Valério Mesquita*
01) Há alguns anos, fui ao lançamento do livro do jornalista Paulo Augusto sobre “Zé Areia, o bufão de Natal”. Ótima iniciativa do editor Abimael Silva. Paulo Augusto com a sua verve e estilo inconfundível narra fatos pitorescos e incríveis idos e vividos pela figura de Zé Areia, lenda e legenda do humor natalense. Pesquisou e reuniu em livro tudo o que foi e representou esse “sábio” e sabichão chapliniano das Rocas, Ribeira e Cidade Alta.

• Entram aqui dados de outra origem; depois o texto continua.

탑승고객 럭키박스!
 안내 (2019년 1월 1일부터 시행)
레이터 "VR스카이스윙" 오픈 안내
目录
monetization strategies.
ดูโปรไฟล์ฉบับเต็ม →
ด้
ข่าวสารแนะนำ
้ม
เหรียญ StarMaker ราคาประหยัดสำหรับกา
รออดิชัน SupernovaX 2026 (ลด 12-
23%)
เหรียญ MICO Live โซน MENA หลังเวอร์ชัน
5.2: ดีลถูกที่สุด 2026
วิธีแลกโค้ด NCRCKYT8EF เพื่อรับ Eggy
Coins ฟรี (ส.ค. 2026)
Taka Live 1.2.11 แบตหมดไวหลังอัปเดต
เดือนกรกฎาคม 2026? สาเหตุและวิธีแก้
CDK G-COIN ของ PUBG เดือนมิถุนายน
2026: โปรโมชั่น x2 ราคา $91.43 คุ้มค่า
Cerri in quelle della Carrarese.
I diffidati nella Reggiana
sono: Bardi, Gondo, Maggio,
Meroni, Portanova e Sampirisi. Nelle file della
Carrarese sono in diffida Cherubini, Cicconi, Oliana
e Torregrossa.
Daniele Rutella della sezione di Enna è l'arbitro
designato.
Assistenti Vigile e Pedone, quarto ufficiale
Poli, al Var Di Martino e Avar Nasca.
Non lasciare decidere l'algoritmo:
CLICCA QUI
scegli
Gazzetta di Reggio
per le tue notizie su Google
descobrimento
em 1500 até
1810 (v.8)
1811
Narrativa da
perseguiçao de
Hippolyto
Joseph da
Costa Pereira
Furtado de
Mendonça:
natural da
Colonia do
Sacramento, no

Esticando a conversa, Diógenes da Cunha Lima, presidente da Academia de Letras do Rio Grande do Norte, lembrou que Zé Areia tinha o hábito de entrar de fininho na casa de Câmara Cascudo, na Junqueira Aires, só para surpreendê-lo de modo bizarro ou atípico. Calçar as meias do mestre, quando se achava sentado ao birô, de pijama, datilografando seus trabalhos. Com certeza, Zé Areia, com o gesto, incluía-se, na sua “acta diurna”.

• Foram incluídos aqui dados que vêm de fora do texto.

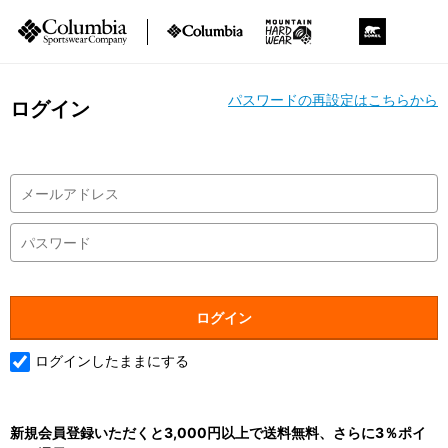
パスワードの再設定はこちらから
ログイン
ログインしたままにする
新規会員登録いただくと3,000円以上で送料無料、さらに3％ポイ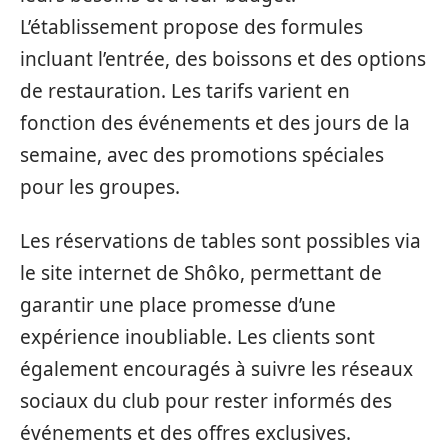
L’établissement propose des formules
incluant l’entrée, des boissons et des options
de restauration. Les tarifs varient en
fonction des événements et des jours de la
semaine, avec des promotions spéciales
pour les groupes.
Les réservations de tables sont possibles via
le site internet de Shôko, permettant de
garantir une place promesse d’une
expérience inoubliable. Les clients sont
également encouragés à suivre les réseaux
sociaux du club pour rester informés des
événements et des offres exclusives.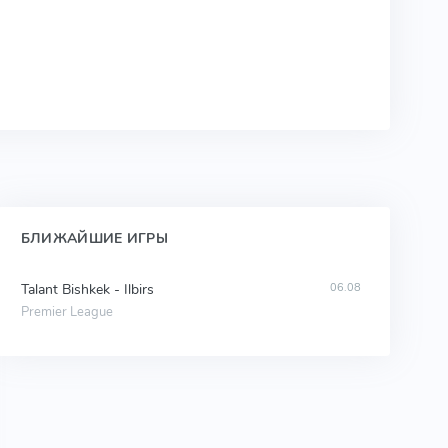
БЛИЖАЙШИЕ ИГРЫ
Talant Bishkek - Ilbirs
06.08
Premier League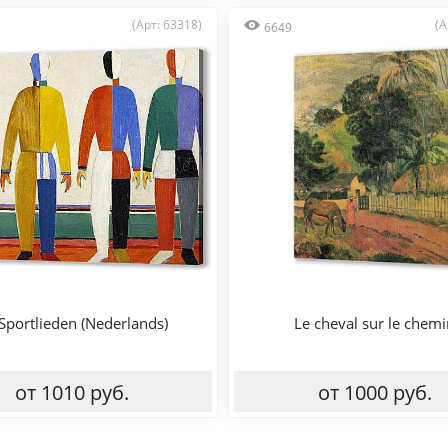
(Арт: 63318)
(А
6649
Sportlieden (Nederlands)
Le cheval sur le chemi
от 1010 руб.
от 1000 руб.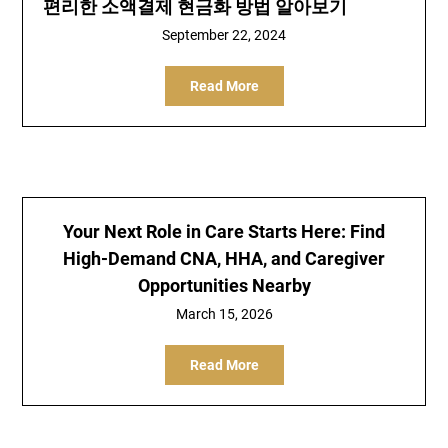
편리한 소액결제 현금화 방법 알아보기
September 22, 2024
Read More
Your Next Role in Care Starts Here: Find
High-Demand CNA, HHA, and Caregiver
Opportunities Nearby
March 15, 2026
Read More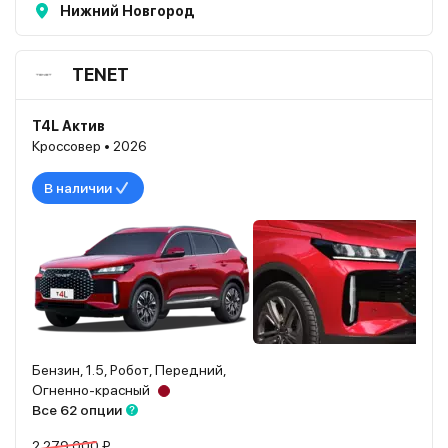
Нижний Новгород
TENET
T4L Актив
Кроссовер • 2026
В наличии
Бензин, 1.5, Робот, Передний,
Огненно-красный
Все 62 опции
2 279 000 ₽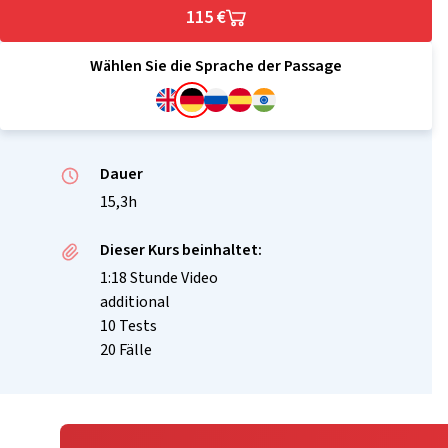
115 €
Wählen Sie die Sprache der Passage
Dauer
15,3h
Dieser Kurs beinhaltet:
1:18 Stunde Video
additional
10 Tests
20 Fälle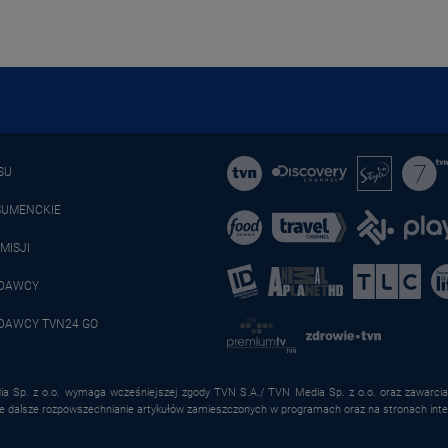
SU
SUMENCKIE
MISJI
ADAWCY
DAWCY TVN24 GO
a Sp. z o.o. wymaga wcześniejszej zgody TVN S.A./ TVN Media Sp. z o.o. oraz zawarcia 
że dalsze rozpowszechnianie artykułów zamieszczonych w programach oraz na stronach inte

02) Certa vez, Zé Areia, cortava o cabelo da turma da penitenciária “João Chaves”, ali onde hoje é o Centro de Turismo, em Petrópolis. Trabalho árduo e perigoso. Zé suava às bicas com medo dos erros de cálculo. Baracho, Pé Seco, Lolô, entre outros lampiônicos, eram mais terríveis do que os da chuva de balas no país de Mossoró. Certo dia, casualmente, encontrou-se com o monsenhor e governador Walfredo Gurgel. Incontinenti, pediu clemência e ingressou oficialmente com petitório incomum: “Padre, me aposente logo dali que eu lhe prometo só viver dois anos!”.

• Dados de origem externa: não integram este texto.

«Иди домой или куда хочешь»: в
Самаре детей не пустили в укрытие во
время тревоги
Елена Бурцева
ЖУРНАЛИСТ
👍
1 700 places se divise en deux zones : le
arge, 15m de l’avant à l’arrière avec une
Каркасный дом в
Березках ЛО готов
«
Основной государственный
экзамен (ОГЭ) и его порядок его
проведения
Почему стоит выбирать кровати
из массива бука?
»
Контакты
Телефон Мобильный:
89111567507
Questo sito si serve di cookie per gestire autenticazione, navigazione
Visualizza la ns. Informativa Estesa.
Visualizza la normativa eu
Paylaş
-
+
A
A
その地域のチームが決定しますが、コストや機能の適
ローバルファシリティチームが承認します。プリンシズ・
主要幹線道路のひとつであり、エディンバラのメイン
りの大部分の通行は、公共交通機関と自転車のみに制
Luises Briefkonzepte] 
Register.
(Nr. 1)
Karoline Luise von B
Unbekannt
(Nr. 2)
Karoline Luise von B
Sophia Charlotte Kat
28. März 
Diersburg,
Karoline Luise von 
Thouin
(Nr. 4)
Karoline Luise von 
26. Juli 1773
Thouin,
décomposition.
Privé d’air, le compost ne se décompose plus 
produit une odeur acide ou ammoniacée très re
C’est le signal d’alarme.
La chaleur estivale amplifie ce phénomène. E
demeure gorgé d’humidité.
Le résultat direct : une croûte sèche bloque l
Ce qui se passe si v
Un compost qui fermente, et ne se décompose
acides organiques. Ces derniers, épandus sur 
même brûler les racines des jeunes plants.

03) Dos arquivos implacáveis do saudoso tabelião Raimundo Barros Cavalcante, chegou-me essa história narrada pelo seu filho Paulinho sobre o folclórico Zé Areia. Homem pobre, Zé sempre recorria aos amigos pedindo ajudas providenciais. No cartório de Raimundo ele era “mensalista”. Todo fim de mês a tabeliã substituta Dione Macêdo estava autorizada a proceder o pagamento. Zé Areia chegava de mansinho, sentava, aguardava, recebia e ia embora. Mas, em dezembro ele recebeu a ajuda e permaneceu sentado e calado. Dione curiosa, perguntou: “Seu José o que está faltando?”. Zé Areia com aquela seriedade teatral responde sem perder a calma: “O décimo terceiro”. Raimundo, consultado, mandou pagar imediatamente. Zé Areia havia ingressado solenemente na folha salarial do cartório.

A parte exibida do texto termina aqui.